Anteil der Erneuerbaren sehr gering
Mit den Konzessionen will Tunesien den Anteil der Erneuerbaren am Strommix signifikant erhöhen. Ambitioniertes Ziel der Regierung ist ein Anteil von 35 Prozent bis 2030. Derzeit liegt dieser bei 5 Prozent, wenn Anlagen zur Eigenproduktion eingerechnet werden. Ohne Eigenproduktion kommen Erneuerbare auf gerade einmal rund 2 Prozent.
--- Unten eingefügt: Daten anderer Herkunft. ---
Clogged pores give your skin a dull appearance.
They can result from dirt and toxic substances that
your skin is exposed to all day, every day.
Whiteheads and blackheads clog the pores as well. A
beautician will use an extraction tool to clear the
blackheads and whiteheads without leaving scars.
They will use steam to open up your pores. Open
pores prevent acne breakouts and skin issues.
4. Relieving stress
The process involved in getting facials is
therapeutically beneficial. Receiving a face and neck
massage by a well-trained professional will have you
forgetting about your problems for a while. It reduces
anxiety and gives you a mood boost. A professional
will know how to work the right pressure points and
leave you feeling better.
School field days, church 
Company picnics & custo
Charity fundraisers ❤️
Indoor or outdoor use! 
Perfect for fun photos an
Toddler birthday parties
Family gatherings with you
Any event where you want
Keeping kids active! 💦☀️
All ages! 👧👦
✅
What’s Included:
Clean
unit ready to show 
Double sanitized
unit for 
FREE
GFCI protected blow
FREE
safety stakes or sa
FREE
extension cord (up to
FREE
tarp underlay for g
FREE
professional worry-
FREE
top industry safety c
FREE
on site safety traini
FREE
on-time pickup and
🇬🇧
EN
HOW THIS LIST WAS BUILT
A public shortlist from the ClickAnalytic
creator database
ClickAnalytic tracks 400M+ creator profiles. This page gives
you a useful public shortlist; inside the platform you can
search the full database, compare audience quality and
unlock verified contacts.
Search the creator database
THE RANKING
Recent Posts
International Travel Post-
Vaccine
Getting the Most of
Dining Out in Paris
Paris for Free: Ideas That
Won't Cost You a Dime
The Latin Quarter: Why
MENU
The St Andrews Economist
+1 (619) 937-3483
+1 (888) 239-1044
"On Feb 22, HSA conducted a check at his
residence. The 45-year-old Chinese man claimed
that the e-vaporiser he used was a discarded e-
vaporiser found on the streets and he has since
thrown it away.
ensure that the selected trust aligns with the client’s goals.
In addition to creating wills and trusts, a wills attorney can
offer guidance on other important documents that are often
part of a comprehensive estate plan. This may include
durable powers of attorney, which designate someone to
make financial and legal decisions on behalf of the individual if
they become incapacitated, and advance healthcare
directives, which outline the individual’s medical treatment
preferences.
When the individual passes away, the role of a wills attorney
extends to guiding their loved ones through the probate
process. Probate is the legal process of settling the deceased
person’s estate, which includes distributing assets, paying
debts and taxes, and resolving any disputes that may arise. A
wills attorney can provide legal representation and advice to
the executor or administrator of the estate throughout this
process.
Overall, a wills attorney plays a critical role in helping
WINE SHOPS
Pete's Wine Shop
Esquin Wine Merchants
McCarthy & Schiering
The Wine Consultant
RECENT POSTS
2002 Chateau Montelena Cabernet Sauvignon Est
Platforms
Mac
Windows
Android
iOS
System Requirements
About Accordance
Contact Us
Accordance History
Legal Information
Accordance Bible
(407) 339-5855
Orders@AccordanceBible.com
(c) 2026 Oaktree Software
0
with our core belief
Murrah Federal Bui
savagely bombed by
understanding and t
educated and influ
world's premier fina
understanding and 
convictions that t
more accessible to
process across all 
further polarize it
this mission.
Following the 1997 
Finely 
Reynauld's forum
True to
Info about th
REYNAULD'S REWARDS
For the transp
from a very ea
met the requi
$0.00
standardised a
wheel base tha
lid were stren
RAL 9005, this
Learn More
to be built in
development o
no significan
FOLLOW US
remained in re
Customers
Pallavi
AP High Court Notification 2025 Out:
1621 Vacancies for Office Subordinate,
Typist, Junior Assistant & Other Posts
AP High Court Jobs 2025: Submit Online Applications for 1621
Stromkabel ELMED soll Tunesien mit Sizilien verbinden
Ein weiteres Leuchtturmprojekt von Global Gateway in Tunesien ist das Unterseekabel ELMED. Das 220 Kilometer lange Stromkabel soll ab 2028 das Cap Bon mit Sizilien verbinden. Für das Projekt sind 850 Millionen Euro veranschlagt. Die EU bezuschusst das Vorhaben mit 307,6 Millionen Euro.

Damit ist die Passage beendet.